SUPPLIED MATERIAL.
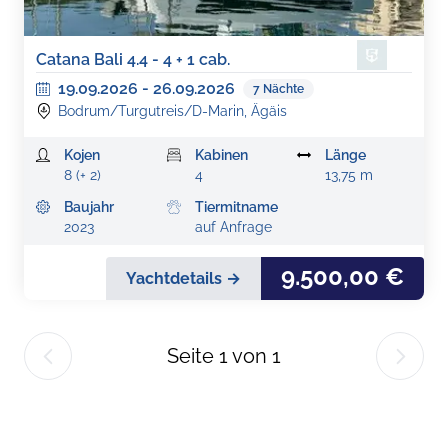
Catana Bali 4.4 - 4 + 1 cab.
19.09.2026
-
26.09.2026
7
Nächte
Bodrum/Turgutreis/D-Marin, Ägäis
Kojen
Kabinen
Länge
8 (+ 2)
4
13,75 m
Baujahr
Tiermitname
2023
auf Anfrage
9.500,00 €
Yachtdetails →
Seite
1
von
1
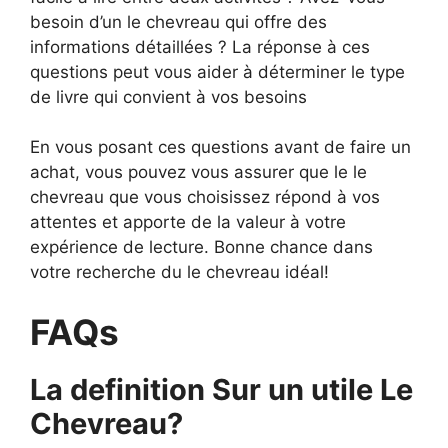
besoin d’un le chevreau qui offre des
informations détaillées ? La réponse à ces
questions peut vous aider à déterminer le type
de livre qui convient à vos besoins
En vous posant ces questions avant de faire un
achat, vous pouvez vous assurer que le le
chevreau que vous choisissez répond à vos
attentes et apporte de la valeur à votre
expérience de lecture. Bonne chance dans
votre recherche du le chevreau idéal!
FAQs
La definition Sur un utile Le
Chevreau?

--

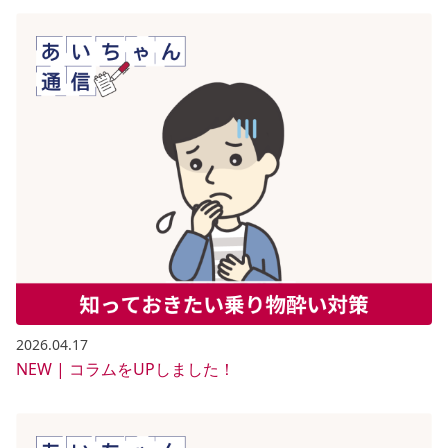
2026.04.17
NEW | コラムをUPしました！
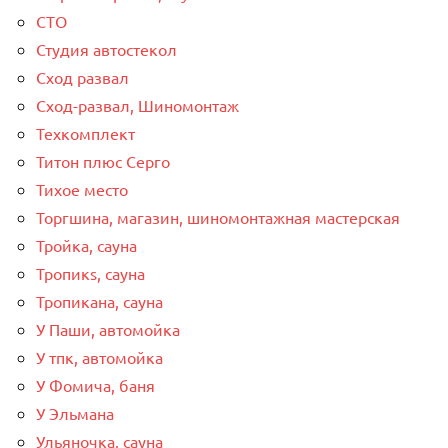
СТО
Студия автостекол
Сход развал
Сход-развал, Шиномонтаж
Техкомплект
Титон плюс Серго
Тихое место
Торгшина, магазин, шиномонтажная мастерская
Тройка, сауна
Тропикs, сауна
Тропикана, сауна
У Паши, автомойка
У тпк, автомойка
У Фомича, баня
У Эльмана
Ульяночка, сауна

---

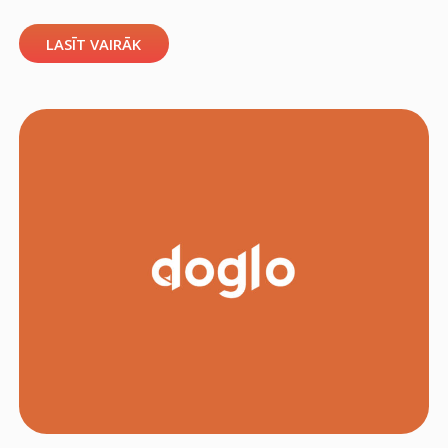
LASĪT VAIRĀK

INSTRUCTIONS FOR THE TASK.
Lines with the word "votre" in them: report all of these from the listing above.

TASK RESULT.
attentes et apporte de la valeur à votre
votre recherche du le chevreau idéal!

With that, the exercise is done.